This is the text of Mike’s review:
Sentences in novels don’t come more arresting than “Once Rudi had kissed her it was the beginning and the end of his life.” It’s also the sentence around which the plot of this book revolves.
Danny Morrison’s fourth novel is a retelling of Hermann Hesse’s 1915 love story, Knulp, hence the second part of its title. Although updated in time and place, Rudi is a similar central character to Hesse’s original – a vagabond who seems unable to settle in any one place. He starts off as a student, a poet and a pacifist reflecting on the Second World War, but as the novel progresses his life falls apart and he becomes a drinker who is willing to sell anything to pay for alcohol.

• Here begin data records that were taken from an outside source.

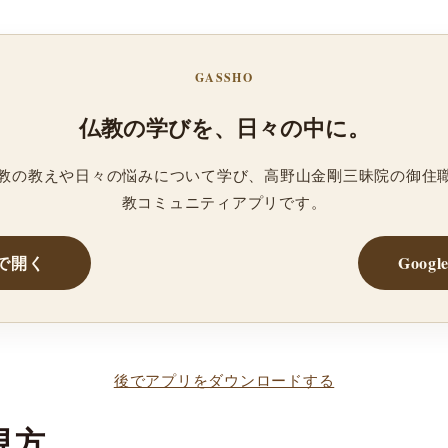
GASSHO
仏教の学びを、日々の中に。
、仏教の教えや日々の悩みについて学び、高野山金剛三昧院の御住
教コミュニティアプリです。
reで開く
Googl
後でアプリをダウンロードする
見方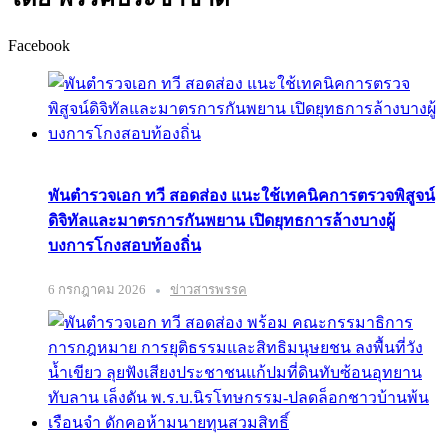
Facebook
พันตำรวจเอก ทวี สอดส่อง แนะใช้เทคนิคการตรวจพิสูจน์
ดิจิทัลและมาตรการกันพยาน เปิดยุทธการล้างบางผู้
บงการโกงสอบท้องถิ่น
6 กรกฎาคม 2026
ข่าวสารพรรค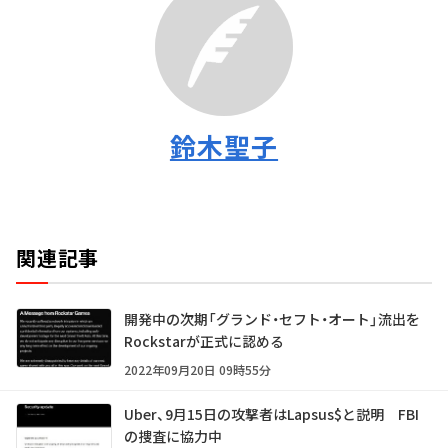
鈴木聖子
関連記事
開発中の次期「グランド・セフト・オート」流出を
Rockstarが正式に認める
2022年09月20日 09時55分
Uber、9月15日の攻撃者はLapsus$と説明 FBI
の捜査に協力中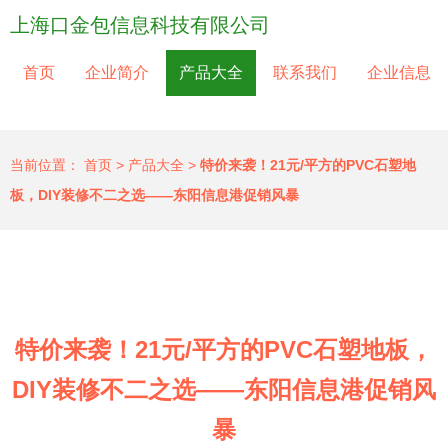
上海口金包信息科技有限公司
首页
企业简介
产品大全
联系我们
企业信息
当前位置：
首页
>
产品大全
>
特价来袭！21元/平方的PVC石塑地
板，DIY装修不二之选——东阳信息港促销风暴
特价来袭！21元/平方的PVC石塑地板，
DIY装修不二之选——东阳信息港促销风
暴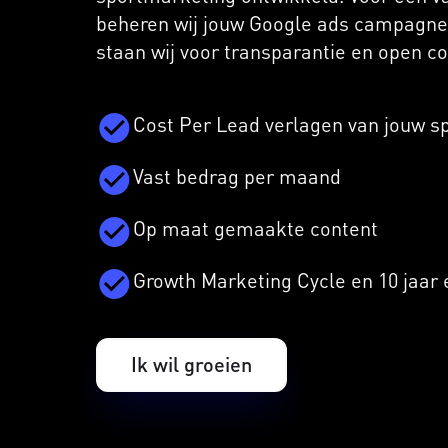
beheren wij jouw Google ads campagne. 
staan wij voor transparantie en open 
Cost Per Lead verlagen van jouw s
Vast bedrag per maand
Op maat gemaakte content
Growth Marketing Cycle en 10 jaar 
Ik wil groeien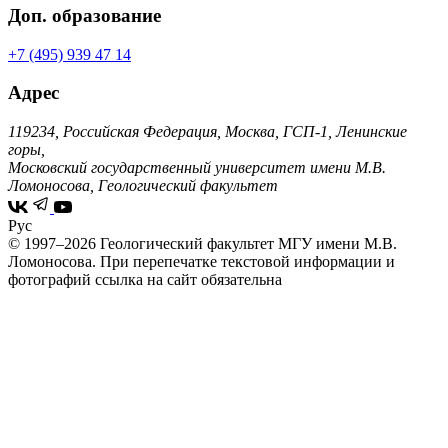
Доп. образование
+7 (495) 939 47 14
Адрес
119234, Российская Федерация, Москва, ГСП-1, Ленинские
горы,
Московский государственный университет имени М.В.
Ломоносова, Геологический факультет
Рус
© 1997–2026 Геологический факультет МГУ имени М.В.
Ломоносова.
При перепечатке текстовой информации и
фотографий ссылка на сайт обязательна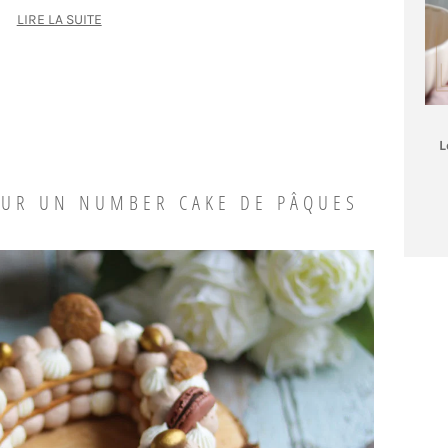
LIRE LA SUITE
L
OUR UN NUMBER CAKE DE PÂQUES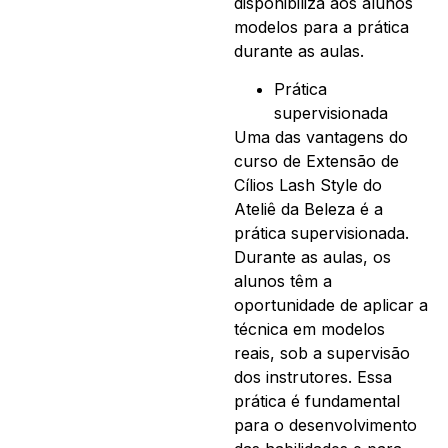
disponibiliza aos alunos
modelos para a prática
durante as aulas.
Prática
supervisionada
Uma das vantagens do
curso de Extensão de
Cílios Lash Style do
Ateliê da Beleza é a
prática supervisionada.
Durante as aulas, os
alunos têm a
oportunidade de aplicar a
técnica em modelos
reais, sob a supervisão
dos instrutores. Essa
prática é fundamental
para o desenvolvimento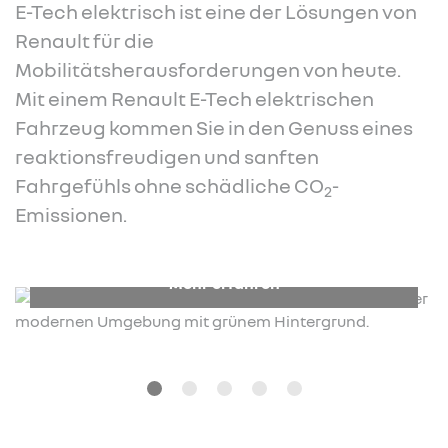
E-Tech elektrisch ist eine der Lösungen von
Renault für die
Mobilitätsherausforderungen von heute.
Mit einem Renault E-Tech elektrischen
Fahrzeug kommen Sie in den Genuss eines
reaktionsfreudigen und sanften
Fahrgefühls ohne schädliche CO
-
2
Emissionen.
Mehr erfahren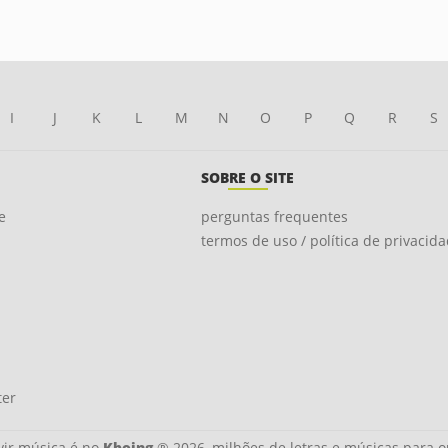
I
J
K
L
M
N
O
P
Q
R
S
SOBRE O SITE
e
perguntas frequentes
termos de uso / política de privacid
ter
ir música é no
Kboing
® 2026, milhões de letras e músicas para o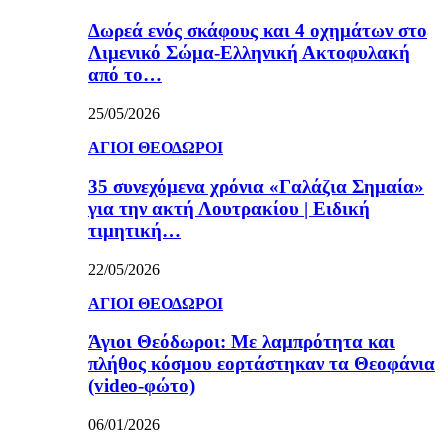
Δωρεά ενός σκάφους και 4 οχημάτων στο
Λιμενικό Σώμα-Ελληνική Ακτοφυλακή
από το…
25/05/2026
ΑΓΙΟΙ ΘΕΟΔΩΡΟΙ
35 συνεχόμενα χρόνια «Γαλάζια Σημαία»
για την ακτή Λουτρακίου | Ειδική
τιμητική…
22/05/2026
ΑΓΙΟΙ ΘΕΟΔΩΡΟΙ
Άγιοι Θεόδωροι: Με λαμπρότητα και
πλήθος κόσμου εορτάστηκαν τα Θεοφάνια
(video-φώτο)
06/01/2026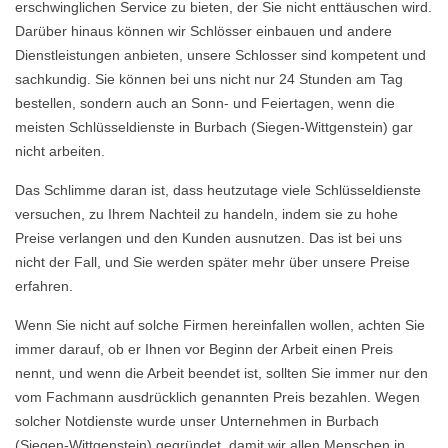
erschwinglichen Service zu bieten, der Sie nicht enttäuschen wird.
Darüber hinaus können wir Schlösser einbauen und andere
Dienstleistungen anbieten, unsere Schlosser sind kompetent und
sachkundig. Sie können bei uns nicht nur 24 Stunden am Tag
bestellen, sondern auch an Sonn- und Feiertagen, wenn die
meisten Schlüsseldienste in Burbach (Siegen-Wittgenstein) gar
nicht arbeiten.
Das Schlimme daran ist, dass heutzutage viele Schlüsseldienste
versuchen, zu Ihrem Nachteil zu handeln, indem sie zu hohe
Preise verlangen und den Kunden ausnutzen. Das ist bei uns
nicht der Fall, und Sie werden später mehr über unsere Preise
erfahren.
Wenn Sie nicht auf solche Firmen hereinfallen wollen, achten Sie
immer darauf, ob er Ihnen vor Beginn der Arbeit einen Preis
nennt, und wenn die Arbeit beendet ist, sollten Sie immer nur den
vom Fachmann ausdrücklich genannten Preis bezahlen. Wegen
solcher Notdienste wurde unser Unternehmen in Burbach
(Siegen-Wittgenstein) gegründet, damit wir allen Menschen in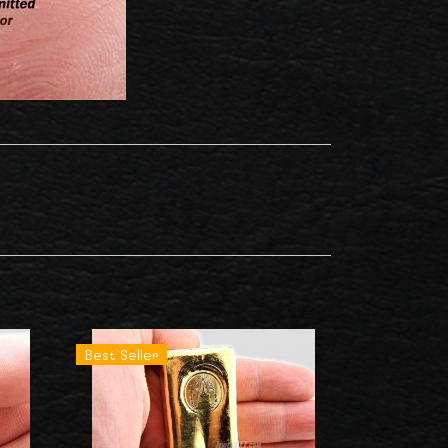
Best Seller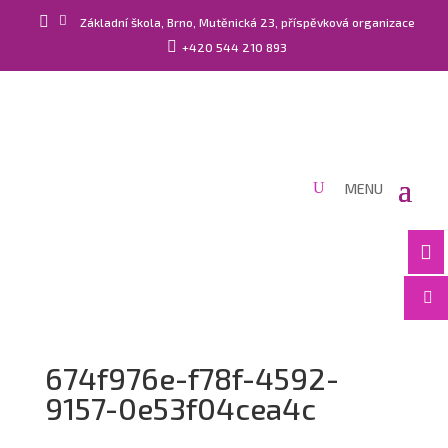


Základní škola, Brno, Mutěnická 23, příspěvková organizace

+420 544 210 893


674f976e-f78f-4592-
9157-0e53f04cea4c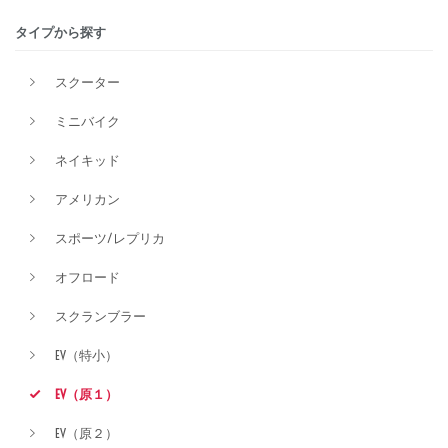
タイプから探す
価格
スクーター
ミニバイク
ネイキッド
アメリカン
スポーツ/レプリカ
オフロード
スクランブラー
EV（特小）
EV（原１）
EV（原２）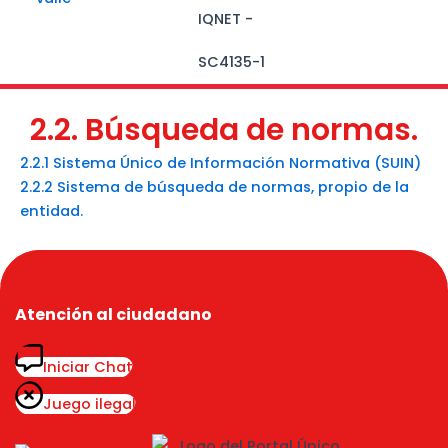
Menu
2.2. Búsqueda de normas.
2.2.1 Sistema Único de Información Normativa (SUIN)
2.2.2 Sistema de búsqueda de normas, propio de la
entidad.
Atención al ciudadano
Iniciar Chat
Juego ilegal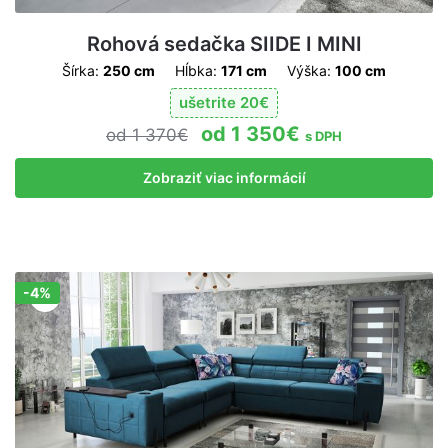
Rohová sedačka SIIDE I MINI
Šírka:
250 cm
Hĺbka:
171 cm
Výška:
100 cm
ušetrite
20
€
1 350
€
1 370
€
s DPH
Zobraziť viac informácií
-4%
Zľava!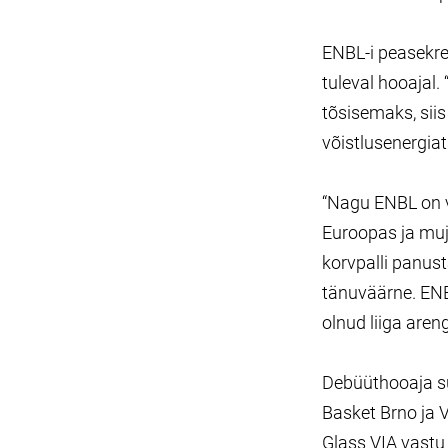
ENBL-i peasekret
tuleval hooajal.
tõsisemaks, siis
võistlusenergiat 
“Nagu ENBL on va
Euroopas ja muj
korvpalli panus
tänuväärne. ENB
olnud liiga aren
Debüüthooaja su
Basket Brno ja 
Glass VIA vastu 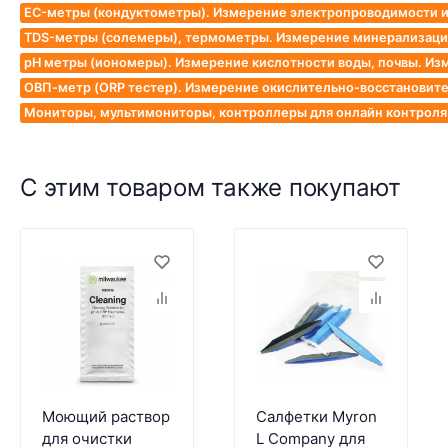
EC-метры (кондуктометры). Измерение электропроводимости и
TDS-метры (солемеры), термометры. Измерение минерализации
pH метры (иономеры). Измерение кислотности воды, почвы. Из
ОВП-метр (ORP тестер). Измерение окислительно-восстановит
Мониторы, мультимониторы, контроллеры для онлайн контроля к
С этим товаром также покупают
Моющий раствор
Салфетки Myron
для очистки
L Company для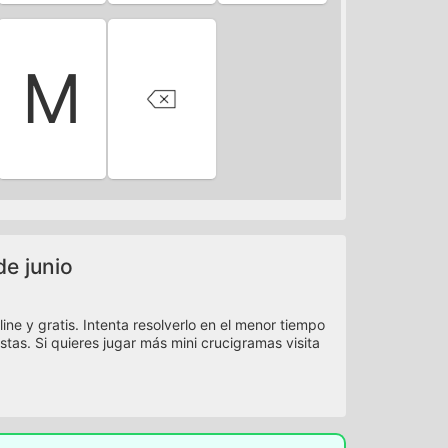
M
de junio
ne y gratis. Intenta resolverlo en el menor tiempo
istas. Si quieres jugar más mini crucigramas visita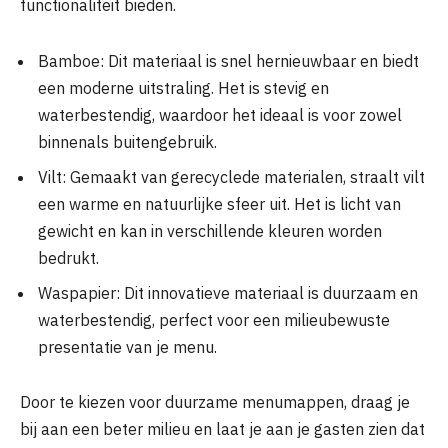
functionaliteit bieden.
Bamboe: Dit materiaal is snel hernieuwbaar en biedt
een moderne uitstraling. Het is stevig en
waterbestendig, waardoor het ideaal is voor zowel
binnenals buitengebruik.
Vilt: Gemaakt van gerecyclede materialen, straalt vilt
een warme en natuurlijke sfeer uit. Het is licht van
gewicht en kan in verschillende kleuren worden
bedrukt.
Waspapier: Dit innovatieve materiaal is duurzaam en
waterbestendig, perfect voor een milieubewuste
presentatie van je menu.
Door te kiezen voor duurzame menumappen, draag je
bij aan een beter milieu en laat je aan je gasten zien dat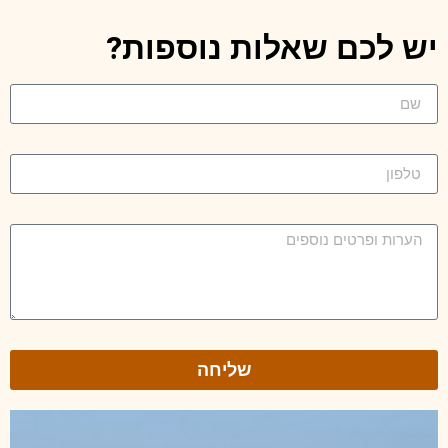
יש לכם שאלות נוספות?
שליחה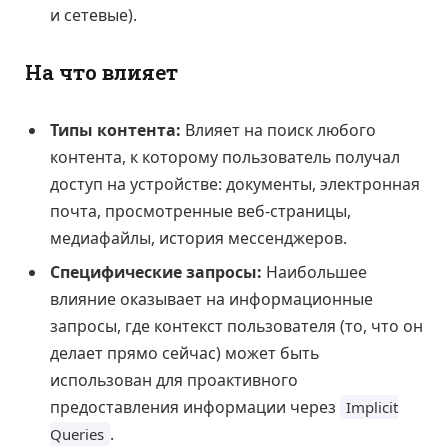
и сетевые).
На что влияет
Типы контента:
Влияет на поиск любого
контента, к которому пользователь получал
доступ на устройстве: документы, электронная
почта, просмотренные веб-страницы,
медиафайлы, история мессенджеров.
Специфические запросы:
Наибольшее
влияние оказывает на информационные
запросы, где контекст пользователя (то, что он
делает прямо сейчас) может быть
использован для проактивного
предоставления информации через
Implicit
.
Queries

The cause of this disintegration is love. Or rather, his rejection by Isabel, the woman he loves. His redemption comes as he tells the story of his life to a young friend, Rebecca.
Like many of the characters in Carson McCullers’ classic novel The Heart is a Lonely Hunter, Rudi may be surrounded by people but he is essentially a loner. And like most of us as he progresses through the years, he’s trying to make sense of his own existence and the existence of those around him.
While the Second World War casts a shadow over the earlier part of the book, readers may be surprised – given Danny Morrison’s history – that our own more recent conflict doesn’t play a more major role in the latter sections of the story. I suspect this is because politics would have contaminated the central plank of the plot – namely that love is pretty much all we have, in all its triumphs and cruelties.
Rudi is an Everyman whose story reflects the experience of all of us. Life is hard, he seems to be telling us, but the effort is worth it.
Towards the end of the novel, he has a conversation that raises the central question asked by his historical forebear, Knulp – namely why he has not done anything of consequence in his life. The answer, of course, is that – like all of us – he has, in however small a way.
Rudi is a sad and quite emotional novel, but the moments of darkness are balanced by rays of light. Just like life itself, in fact.
The illustration above is a copy of the cover on the first version of Knulp I read over twenty years ago.